> [EXERCISE GOAL]
Only the lines of the data below from the one with "Sacred Texts" through the one with "बरनत पंथ बिबिध" are wanted. Repeat them exactly.

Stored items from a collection

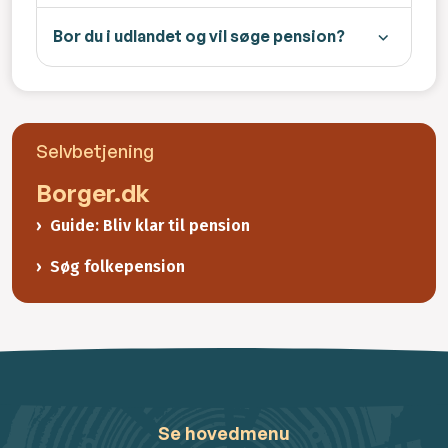
Bor du i udlandet og vil søge pension?
Selvbetjening
Borger.dk
Guide: Bliv klar til pension
Søg folkepension
Se hovedmenu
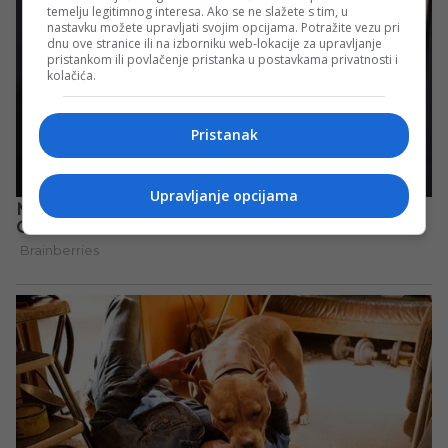
temelju legitimnog interesa. Ako se ne slažete s tim, u
nastavku možete upravljati svojim opcijama. Potražite vezu pri
dnu ove stranice ili na izborniku web-lokacije za upravljanje
pristankom ili povlačenje pristanka u postavkama privatnosti i
kolačića.
Pristanak
Upravljanje opcijama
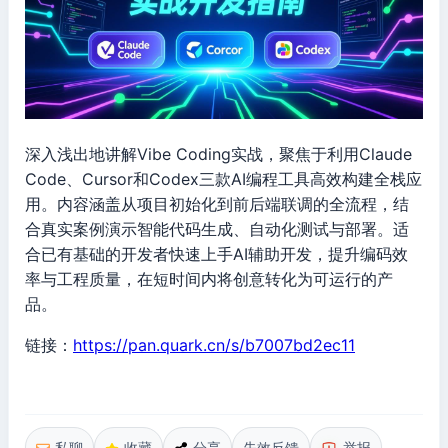
深入浅出地讲解Vibe Coding实战，聚焦于利用Claude
Code、Cursor和Codex三款AI编程工具高效构建全栈应
用。内容涵盖从项目初始化到前后端联调的全流程，结
合真实案例演示智能代码生成、自动化测试与部署。适
合已有基础的开发者快速上手AI辅助开发，提升编码效
率与工程质量，在短时间内将创意转化为可运行的产
品。
链接：
https://pan.quark.cn/s/b7007bd2ec11
私聊
收藏
分享
失效反馈
举报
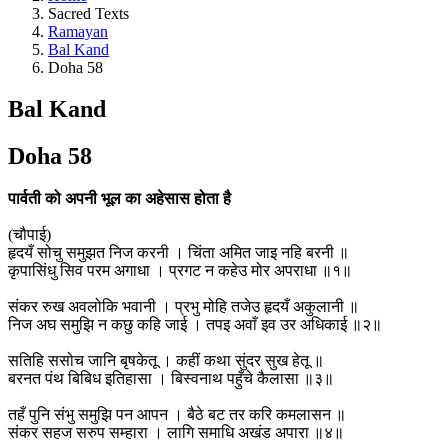
Sacred Texts
Ramayan
Bal Kand
Doha 58
Bal Kand
Doha 58
पार्वती को अपनी भूल का अहेसास होता है
(चौपाई)
हृदयँ सोचु समुझत निज करनी । चिंता अमित जाइ नहि बरनी ॥
कृपासिंधु सिव परम अगाधा । प्रगट न कहेउ मोर अपराधा ॥१॥
संकर रुख अवलोकि भवानी । प्रभु मोहि तजेउ हृदयँ अकुलानी ॥
निज अघ समुझि न कछु कहि जाई । तपइ अवाँ इव उर अधिकाई ॥२॥
सतिहि ससोच जानि बृषकेतू । कहीं कथा सुंदर सुख हेतू ॥
बरनत पंथ बिबिध इतिहासा । बिस्वनाथ पहुँचे कैलासा ॥३॥
तहँ पुनि संभु समुझि पन आपन । बैठे बट तर करि कमलासन ॥
संकर सहज सरुप सम्हारा । लागि समाधि अखंड अपारा ॥४॥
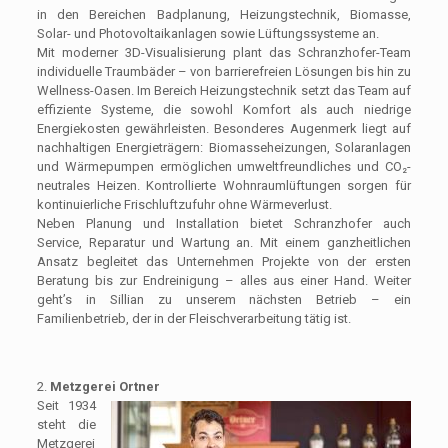
in den Bereichen Badplanung, Heizungstechnik, Biomasse,
Solar- und Photovoltaikanlagen sowie Lüftungssysteme an.
Mit moderner 3D-Visualisierung plant das Schranzhofer-Team
individuelle Traumbäder – von barrierefreien Lösungen bis hin zu
Wellness-Oasen. Im Bereich Heizungstechnik setzt das Team auf
effiziente Systeme, die sowohl Komfort als auch niedrige
Energiekosten gewährleisten. Besonderes Augenmerk liegt auf
nachhaltigen Energieträgern: Biomasseheizungen, Solaranlagen
und Wärmepumpen ermöglichen umweltfreundliches und CO₂-
neutrales Heizen. Kontrollierte Wohnraumlüftungen sorgen für
kontinuierliche Frischluftzufuhr ohne Wärmeverlust.
Neben Planung und Installation bietet Schranzhofer auch
Service, Reparatur und Wartung an. Mit einem ganzheitlichen
Ansatz begleitet das Unternehmen Projekte von der ersten
Beratung bis zur Endreinigung – alles aus einer Hand. Weiter
geht’s in Sillian zu unserem nächsten Betrieb – ein
Familienbetrieb, der in der Fleischverarbeitung tätig ist.
2.
Metzgerei Ortner
Seit 1934
steht die
Metzgerei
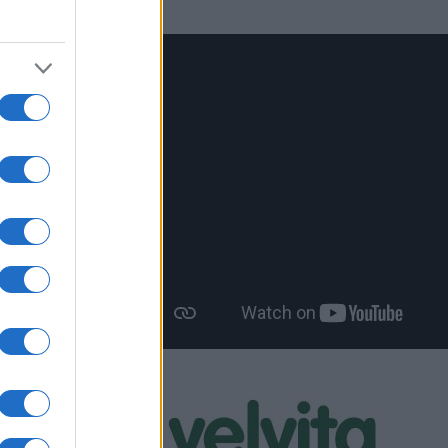
ών της
ναι
– Η Πέτη
obal
ας, είναι
ε βάρος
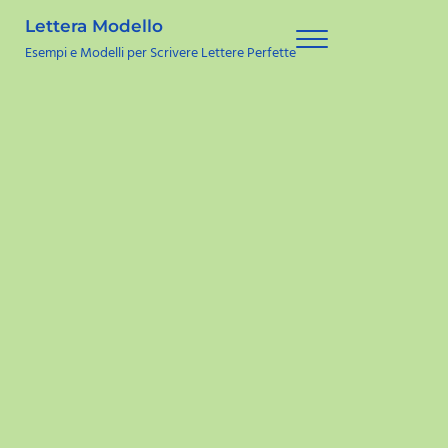
Skip to main content
Skip to site footer
Lettera Modello
Menu
Esempi e Modelli per Scrivere Lettere Perfette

> [EXERCISE ANSWER]
Sacred Texts
Ramayan
Bal Kand
Doha 58
Bal Kand
Doha 58
पार्वती को अपनी भूल का अहेसास होता है
(चौपाई)
हृदयँ सोचु समुझत निज करनी । चिंता अमित जाइ नहि बरनी ॥
कृपासिंधु सिव परम अगाधा । प्रगट न कहेउ मोर अपराधा ॥१॥
संकर रुख अवलोकि भवानी । प्रभु मोहि तजेउ हृदयँ अकुलानी ॥
निज अघ समुझि न कछु कहि जाई । तपइ अवाँ इव उर अधिकाई ॥२॥
सतिहि ससोच जानि बृषकेतू । कहीं कथा सुंदर सुख हेतू ॥
बरनत पंथ बिबिध इतिहासा । बिस्वनाथ पहुँचे कैलासा ॥३॥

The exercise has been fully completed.